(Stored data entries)
*** Block opens ***
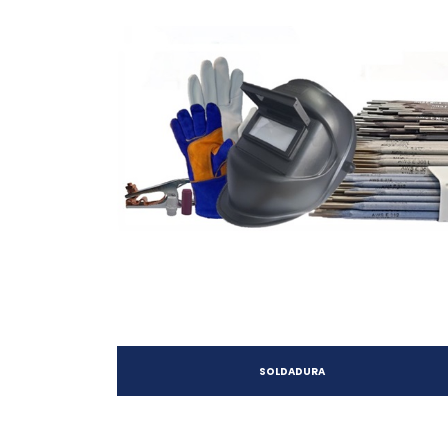
SOLDADURA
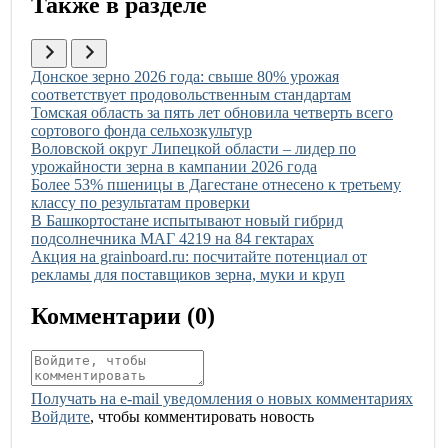
Также в разделе
Иллюстрация новости
Донское зерно 2026 года: свыше 80% урожая
соответствует продовольственным стандартам
Иллюстрация новости
Томская область за пять лет обновила четверть всего
сортового фонда сельхозкультур
Иллюстрация новости
Воловской округ Липецкой области – лидер по
урожайности зерна в кампании 2026 года
Иллюстрация новости
Более 53% пшеницы в Дагестане отнесено к третьему
классу по результатам проверки
Иллюстрация новости
В Башкортостане испытывают новый гибрид
подсолнечника МАГ 4219 на 84 гектарах
Иллюстрация новости
Акция на grainboard.ru: посчитайте потенциал от
рекламы для поставщиков зерна, муки и круп
Комментарии (
0
)
Получать на e‑mail уведомления о новых комментариях
Войдите
, чтобы комментировать новость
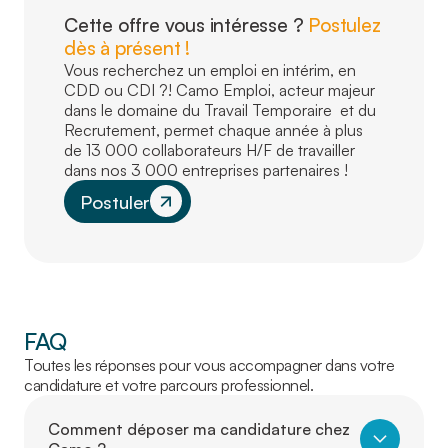
Cette offre vous intéresse ?
Postulez
dès à présent !
Vous recherchez un emploi en intérim, en
CDD ou CDI ?! Camo Emploi, acteur majeur
dans le domaine du Travail Temporaire et du
Recrutement, permet chaque année à plus
de 13 000 collaborateurs H/F de travailler
dans nos 3 000 entreprises partenaires !
Postuler
FAQ
Toutes les réponses pour vous accompagner dans votre
candidature et votre parcours professionnel.
Comment déposer ma candidature chez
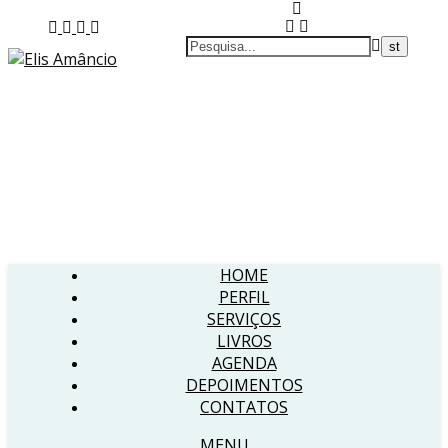
HOME
PERFIL
SERVIÇOS
LIVROS
AGENDA
DEPOIMENTOS
CONTATOS
MENU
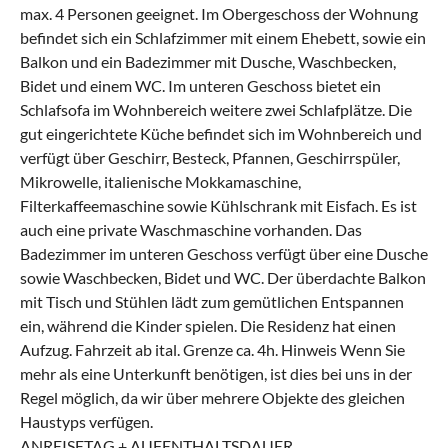
max. 4 Personen geeignet. Im Obergeschoss der Wohnung
befindet sich ein Schlafzimmer mit einem Ehebett, sowie ein
Balkon und ein Badezimmer mit Dusche, Waschbecken,
Bidet und einem WC. Im unteren Geschoss bietet ein
Schlafsofa im Wohnbereich weitere zwei Schlafplätze. Die
gut eingerichtete Küche befindet sich im Wohnbereich und
verfügt über Geschirr, Besteck, Pfannen, Geschirrspüler,
Mikrowelle, italienische Mokkamaschine,
Filterkaffeemaschine sowie Kühlschrank mit Eisfach. Es ist
auch eine private Waschmaschine vorhanden. Das
Badezimmer im unteren Geschoss verfügt über eine Dusche
sowie Waschbecken, Bidet und WC. Der überdachte Balkon
mit Tisch und Stühlen lädt zum gemütlichen Entspannen
ein, während die Kinder spielen. Die Residenz hat einen
Aufzug. Fahrzeit ab ital. Grenze ca. 4h. Hinweis Wenn Sie
mehr als eine Unterkunft benötigen, ist dies bei uns in der
Regel möglich, da wir über mehrere Objekte des gleichen
Haustyps verfügen.
ANREISETAG + AUFENTHALTSDAUER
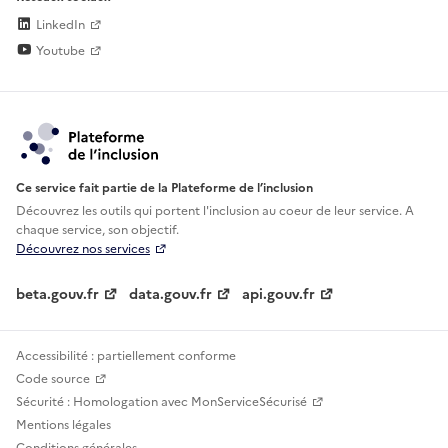
LinkedIn
Youtube
Ce service fait partie de la Plateforme de l’inclusion
Découvrez les outils qui portent l'inclusion au
coeur de leur service. A
chaque service, son objectif.
Découvrez nos services
beta.gouv.fr
data.gouv.fr
api.gouv.fr
Accessibilité : partiellement conforme
Code source
Sécurité : Homologation avec MonServiceSécurisé
Mentions légales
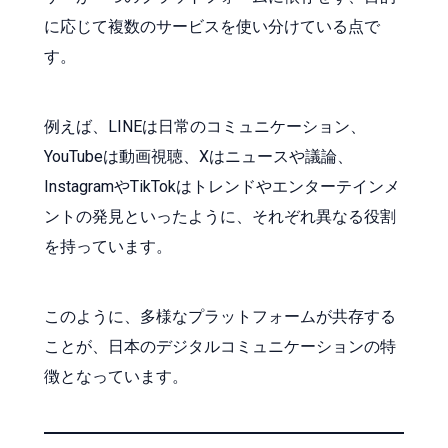
に応じて複数のサービスを使い分けている点で
す。
例えば、LINEは日常のコミュニケーション、
YouTubeは動画視聴、Xはニュースや議論、
InstagramやTikTokはトレンドやエンターテインメ
ントの発見といったように、それぞれ異なる役割
を持っています。
このように、多様なプラットフォームが共存する
ことが、日本のデジタルコミュニケーションの特
徴となっています。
*** Block closes ***
▶ What is needed:
Transcribe every entry word for word, excluding images.

▶ Output for this exercise:
SOLDADURA
Также в разделе
Иллюстрация новости
Донское зерно 2026 года: свыше 80% урожая
соответствует продовольственным стандартам
Иллюстрация новости
Томская область за пять лет обновила четверть всего
сортового фонда сельхозкультур
Иллюстрация новости
Воловской округ Липецкой области – лидер по
урожайности зерна в кампании 2026 года
Иллюстрация новости
Более 53% пшеницы в Дагестане отнесено к третьему
классу по результатам проверки
Иллюстрация новости
В Башкортостане испытывают новый гибрид
подсолнечника МАГ 4219 на 84 гектарах
Иллюстрация новости
Акция на grainboard.ru: посчитайте потенциал от
рекламы для поставщиков зерна, муки и круп
Комментарии (
0
)
Получать на e‑mail уведомления о новых комментариях
Войдите
, чтобы комментировать новость
Cette offre vous intéresse ?
Postulez
dès à présent !
Vous recherchez un emploi en intérim, en
CDD ou CDI ?! Camo Emploi, acteur majeur
dans le domaine du Travail Temporaire et du
Recrutement, permet chaque année à plus
de 13 000 collaborateurs H/F de travailler
dans nos 3 000 entreprises partenaires !
Postuler
FAQ
Toutes les réponses pour vous accompagner dans votre
candidature et votre parcours professionnel.
Comment déposer ma candidature chez
HOME
PERFIL
SERVIÇOS
LIVROS
AGENDA
DEPOIMENTOS
CONTATOS
MENU
max. 4 Personen geeignet. Im Obergeschoss der Wohnung
befindet sich ein Schlafzimmer mit einem Ehebett, sowie ein
Balkon und ein Badezimmer mit Dusche, Waschbecken,
Bidet und einem WC. Im unteren Geschoss bietet ein
Schlafsofa im Wohnbereich weitere zwei Schlafplätze. Die
gut eingerichtete Küche befindet sich im Wohnbereich und
verfügt über Geschirr, Besteck, Pfannen, Geschirrspüler,
Mikrowelle, italienische Mokkamaschine,
Filterkaffeemaschine sowie Kühlschrank mit Eisfach. Es ist
auch eine private Waschmaschine vorhanden. Das
Badezimmer im unteren Geschoss verfügt über eine Dusche
sowie Waschbecken, Bidet und WC. Der überdachte Balkon
mit Tisch und Stühlen lädt zum gemütlichen Entspannen
ein, während die Kinder spielen. Die Residenz hat einen
Aufzug. Fahrzeit ab ital. Grenze ca. 4h. Hinweis Wenn Sie
mehr als eine Unterkunft benötigen, ist dies bei uns in der
Regel möglich, da wir über mehrere Objekte des gleichen
Haustyps verfügen.
ANREISETAG + AUFENTHALTSDAUER
LinkedIn
Youtube
Ce service fait partie de la Plateforme de l’inclusion
Découvrez les outils qui portent l'inclusion au
coeur de leur service. A
chaque service, son objectif.
Découvrez nos services
beta.gouv.fr
data.gouv.fr
api.gouv.fr
Accessibilité : partiellement conforme
Code source
Sécurité : Homologation avec MonServiceSécurisé
Mentions légales
に応じて複数のサービスを使い分けている点で
す。
例えば、LINEは日常のコミュニケーション、
YouTubeは動画視聴、Xはニュースや議論、
InstagramやTikTokはトレンドやエンターテインメ
ントの発見といったように、それぞれ異なる役割
を持っています。
このように、多様なプラットフォームが共存する
ことが、日本のデジタルコミュニケーションの特
徴となっています。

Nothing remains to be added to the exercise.